The Last Crime - s/t - 10

Labels: Action Reaction – The Omega
Review by: Andy Malcolm

This 4 song 10″ is just a touch TOO good. And I know it will be as soon as the Jehu-esque repeating riff breaks in to open ‘An Explosion In New Mexico’, and moments later the excellent spoken vocals slide into ear-shot and add a whole Native Nod feel to the proceedings. And when it all seamlessly powers into soaring noise and screamed vocals, I’m left open mouthed. Fantastic. That repeating riff comes back and grooves the whole track superbly, locking me into its rhythm with absent-minded ease.
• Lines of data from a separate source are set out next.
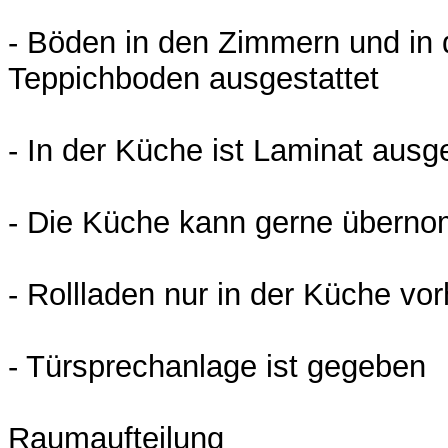
- Böden in den Zimmern und in d
Teppichboden ausgestattet
- In der Küche ist Laminat ausg
- Die Küche kann gerne übern
- Rollladen nur in der Küche vo
- Türsprechanlage ist gegeben
Raumaufteilung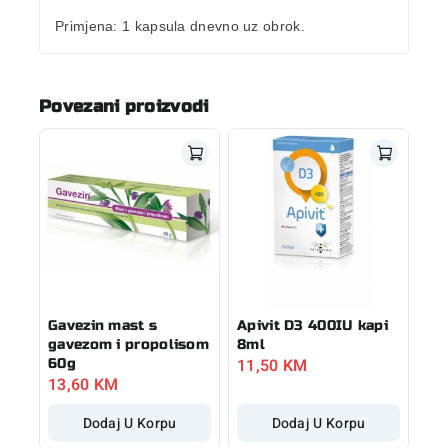
Primjena:
1 kapsula dnevno uz obrok.
Povezani proizvodi
Gavezin mast s
Apivit D3 400IU kapi
gavezom i propolisom
8ml
11,50
KM
60g
13,60
KM
Dodaj U Korpu
Dodaj U Korpu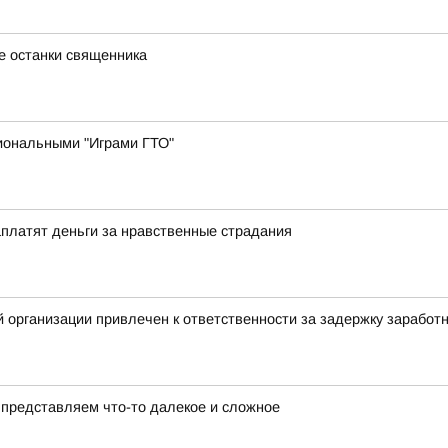
е останки священника
иональными "Играми ГТО"
аплатят деньги за нравственные страдания
 организации привлечен к ответственности за задержку заработ
представляем что-то далекое и сложное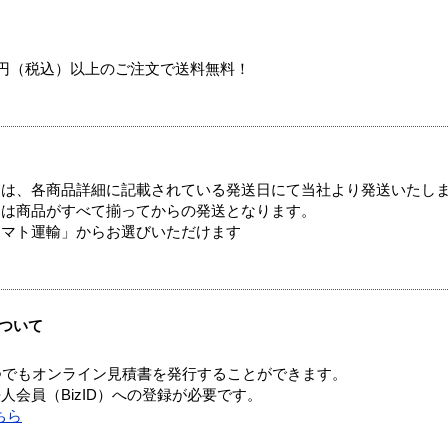
00円（税込）以上のご注文で送料無料！
ては、各商品詳細に記載されている発送日にて当社より発送いたし
送は商品がすべて揃ってからの発送となります。
ヤマト運輸」からお選びいただけます
ついて
つでもオンライン見積書を発行することができます。
会員（BizID）への登録が必要です。
ちら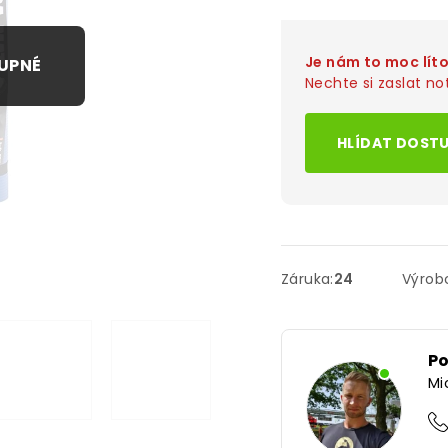
Je nám to moc lít
Nechte si zaslat not
HLÍDAT DOST
Záruka
:
24
Výrob
P
Mi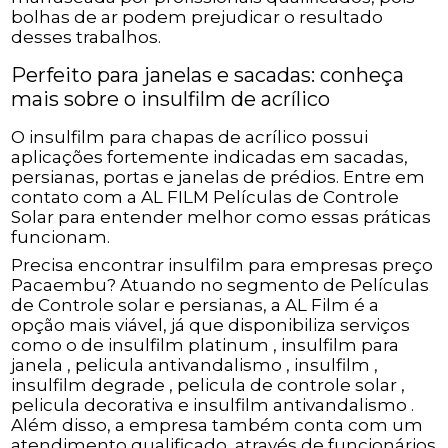
bolhas de ar podem prejudicar o resultado
desses trabalhos.
Perfeito para janelas e sacadas: conheça
mais sobre o insulfilm de acrílico
O insulfilm para chapas de acrílico possui
aplicações fortemente indicadas em sacadas,
persianas, portas e janelas de prédios. Entre em
contato com a AL FILM Películas de Controle
Solar para entender melhor como essas práticas
funcionam.
Precisa encontrar insulfilm para empresas preço
Pacaembu? Atuando no segmento de Películas
de Controle solar e persianas, a AL Film é a
opção mais viável, já que disponibiliza serviços
como o de insulfilm platinum , insulfilm para
janela , pelicula antivandalismo , insulfilm ,
insulfilm degrade , pelicula de controle solar ,
pelicula decorativa e insulfilm antivandalismo .
Além disso, a empresa também conta com um
atendimento qualificado, através de funcionários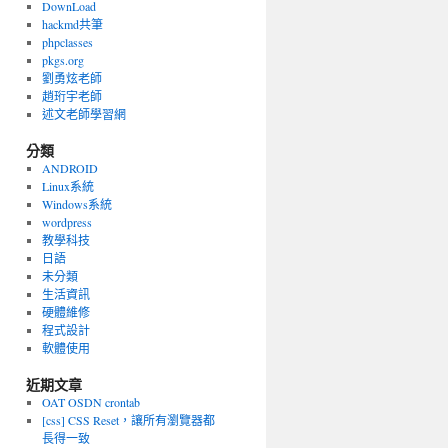
DownLoad
hackmd共筆
phpclasses
pkgs.org
劉勇炫老師
趙珩宇老師
述文老師學習網
分類
ANDROID
Linux系統
Windows系統
wordpress
教學科技
日語
未分類
生活資訊
硬體維修
程式設計
軟體使用
近期文章
OAT OSDN crontab
[css] CSS Reset，讓所有瀏覽器都
長得一致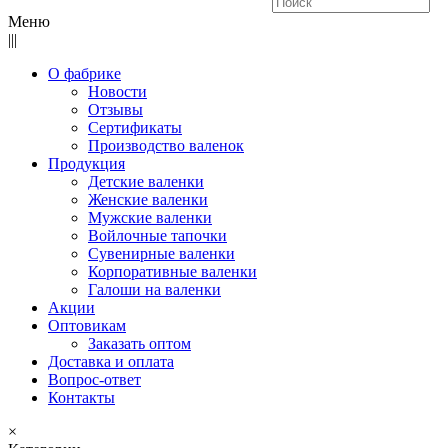
Меню
|||
О фабрике
Новости
Отзывы
Сертификаты
Производство валенок
Продукция
Детские валенки
Женские валенки
Мужские валенки
Войлочные тапочки
Сувенирные валенки
Корпоративные валенки
Галоши на валенки
Акции
Оптовикам
Заказать оптом
Доставка и оплата
Вопрос-ответ
Контакты
×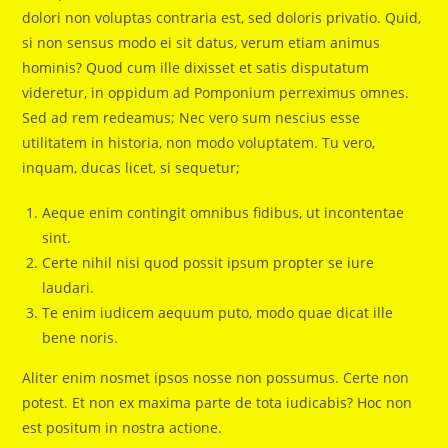
dolori non voluptas contraria est, sed doloris privatio. Quid,
si non sensus modo ei sit datus, verum etiam animus
hominis? Quod cum ille dixisset et satis disputatum
videretur, in oppidum ad Pomponium perreximus omnes.
Sed ad rem redeamus; Nec vero sum nescius esse
utilitatem in historia, non modo voluptatem. Tu vero,
inquam, ducas licet, si sequetur;
Aeque enim contingit omnibus fidibus, ut incontentae
sint.
Certe nihil nisi quod possit ipsum propter se iure
laudari.
Te enim iudicem aequum puto, modo quae dicat ille
bene noris.
Aliter enim nosmet ipsos nosse non possumus. Certe non
potest. Et non ex maxima parte de tota iudicabis? Hoc non
est positum in nostra actione.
Everything is just building an intense, without battering your ears out – it all combines to give the song its claustrophobic atmosphere, almost disappointing when it ends in its wall of sound and fading feedback. But hey, at least there are three more tracks yet.

‘Last Days Of The Smuggler’ keeps things simmering a long, with its edgy introduction and off-key, almost jazzy chords leading into the song and the shouted vocals, using some incredible shifts from quiet twinkle parts to bruising post-hardcore. And just when you think you’ve heard all the tricks these guys can muster, they launch into Yaphet Kotto-esque hardcore, all pained screams and waves of guitar falling around in one of those end-of-the-world emo specials. Now is the time to die. But you still haven’t heard it all, they haven’t yet laid out the twinkle part that they interlace with the noisier guitars and unload on your battered corpse before you’ve had a chance to recover.

‘Sick Man of Asia’ gets straight down to business with its head first attack, more repeating riffs and body blasting drumming, and highly effective spoken vocals mixed with bursts of screamin’. Classy. And everything comes to a head in ‘Muller’, which bluntly breaks bones and terrorizes you till the moment it finishes, a relentless battering of the senses as it hurtles to its insane conclusion, with a full on swinging emo-groove to fall around too, reminding me of Republic of Freedom Fighters. It’s mesmerising in its controlled chaos.

Jehu meets Yaphet? They called your number. Hear this.